Indem der Gelehrte seine eigenen Akte des Transzendierens mit den schöpferischen Handlungen anderer (Gelehrter oder Künstler) vergleicht, kann er sein Prinzip der Verbindung mit dem Absoluten, das zeitlos, ewig ist, entdecken und dadurch in einer bestimmten Etappe seines Lebensweges dahin gelangen, dass sein „Ich“ verschwindet, und daß dann durch ihn das absolute Wissen zu reflektieren beginnt.
– Das Prinzip der Offenheit des Systems der WL.
Obwohl das Prinzip des Transzendierens, das der (ideale) Gelehrte im Laufe seines ganzen Lebens verwirklicht, einen absoluten, zeitlosen Charakter trägt, soll dieses - laut Fichte - keine Norm für andere bilden. Das Absolute stellt die Unendlichkeit solcher Prinzipien des Lebensaufbaus dar, und deshalb bietet sich die Möglichkeit für neue unvergängliche Konstruktionen in alle Ewigkeit, und in diesem Plan steht der Raum für die Suche nach dem Lebensprinzip allen offen.

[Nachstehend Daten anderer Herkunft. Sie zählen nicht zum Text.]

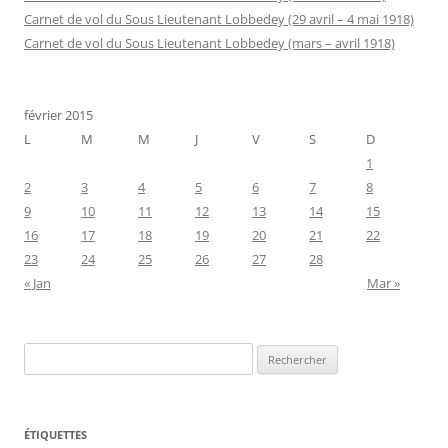
Carnet de vol du Sous Lieutenant Lobbedey (29 avril – 4 mai 1918)
Carnet de vol du Sous Lieutenant Lobbedey (mars – avril 1918)
février 2015
L
M
M
J
V
S
D
1
2
3
4
5
6
7
8
9
10
11
12
13
14
15
16
17
18
19
20
21
22
23
24
25
26
27
28
« Jan
Mar »
Rechercher :
ÉTIQUETTES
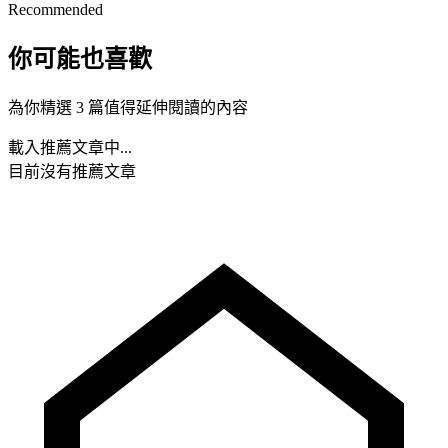
Recommended
你可能也喜歡
為你精選 3 篇值得延伸閱讀的內容
載入推薦文章中...
目前沒有推薦文章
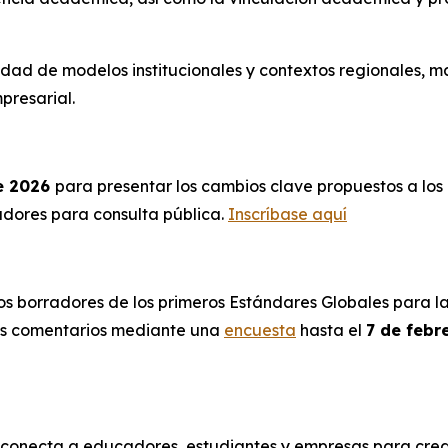
ad de modelos institucionales y contextos regionales, m
presarial.
e 2026
para presentar los cambios clave propuestos a lo
radores para consulta pública.
Inscríbase aquí
 los borradores de los primeros Estándares Globales para 
sus comentarios mediante una
encuesta
hasta el
7 de febr
onecta a educadores, estudiantes y empresas para crear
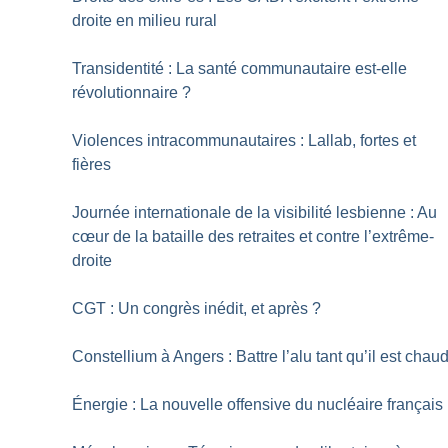
droite en milieu rural
Transidentité : La santé communautaire est-elle
révolutionnaire
?
Violences intracommunautaires : Lallab, fortes et
fières
Journée internationale de la visibilité lesbienne : Au
cœur de la bataille des retraites et contre l’extrême-
droite
CGT : Un congrès inédit, et après
?
Constellium à Angers : Battre l’alu tant qu’il est chau
Énergie : La nouvelle offensive du nucléaire français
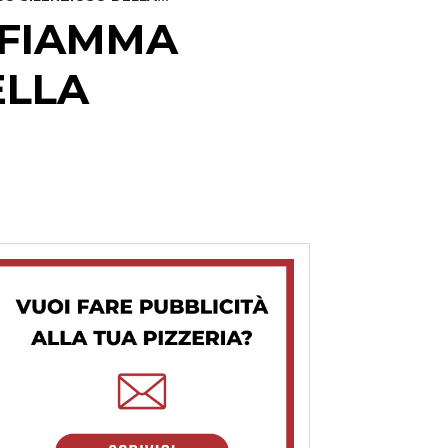
A FIAMMA
ELLA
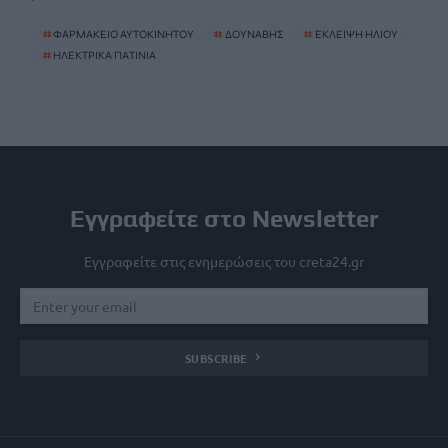
#
ΦΑΡΜΑΚΕΙΟ ΑΥΤΟΚΙΝΗΤΟΥ
#
ΔΟΥΝΑΒΗΣ
#
ΕΚΛΕΙΨΗ ΗΛΙΟΥ
#
ΗΛΕΚΤΡΙΚΑ ΠΑΤΙΝΙΑ
Εγγραφείτε στο Newsletter
Εγγραφείτε στις ενημερώσεις του creta24.gr
SUBSCRIBE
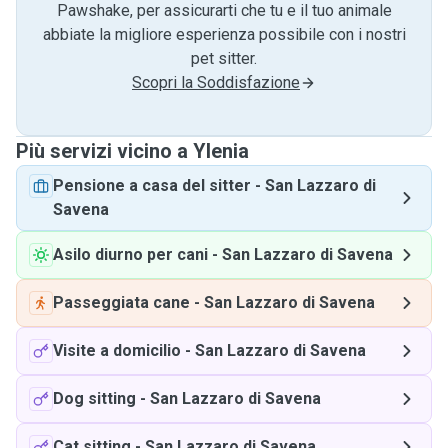
Pawshake, per assicurarti che tu e il tuo animale
abbiate la migliore esperienza possibile con i nostri
pet sitter.
Scopri la Soddisfazione
Più servizi vicino a Ylenia
Pensione a casa del sitter
-
San Lazzaro di
Savena
Asilo diurno per cani
-
San Lazzaro di Savena
Passeggiata cane
-
San Lazzaro di Savena
Visite a domicilio
-
San Lazzaro di Savena
Dog sitting
-
San Lazzaro di Savena
Cat sitting
-
San Lazzaro di Savena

Im Unterschied zu J.G.Fichte, hat Hegel die Idee des Absoluten in einen normativen Begriff umgewandelt und dadurch die Möglichkeit der freien, unendlichen Suche ausgeschlossen.
Er hat – sozusagen – die Geschichte beendet, indem er die Reihe der anthropologischen Programme, welche die anderen Leute erlebt haben, übernommen und ihnen, diese Programme logisierend, die absolute (ausbildungs-ontologische) Norm gegeben. Von diesem Standpunkt hat er unterlassen, wozu Fichte aufrief: jeder Mensch, wenn er nur will, darf bis zum Absoluten hinstreben und so seinen eigenen, einzigartigen Weg der Bewegung in die Welt der ewigen Prinzipien und der Ideen finden. Aber es gibt keine Garantie, dass dieser Versuch, den einheitlichen Grund des Transzendierens aufzubauen, gelingen wird.
8.
Dieser Bericht ist die Frucht der kollektiven Erörterungen einer Forscher-Gruppe – der Gruppe der Methodologen, die in der Moskauer methodologischen Korporation unter Leitung meines Bruders, des Professors der Psychologie J.V.Gromyko, arbeitet. In ihm kommt zum Ausdruck, wie wir das Entstehen unserer Gruppe und die Besonderheiten unseres eigenen Weges verstehen, wozu als wichtiges Element gehört, daß wir uns als Forscher auf Fichtes Philosophie rückbeziehen.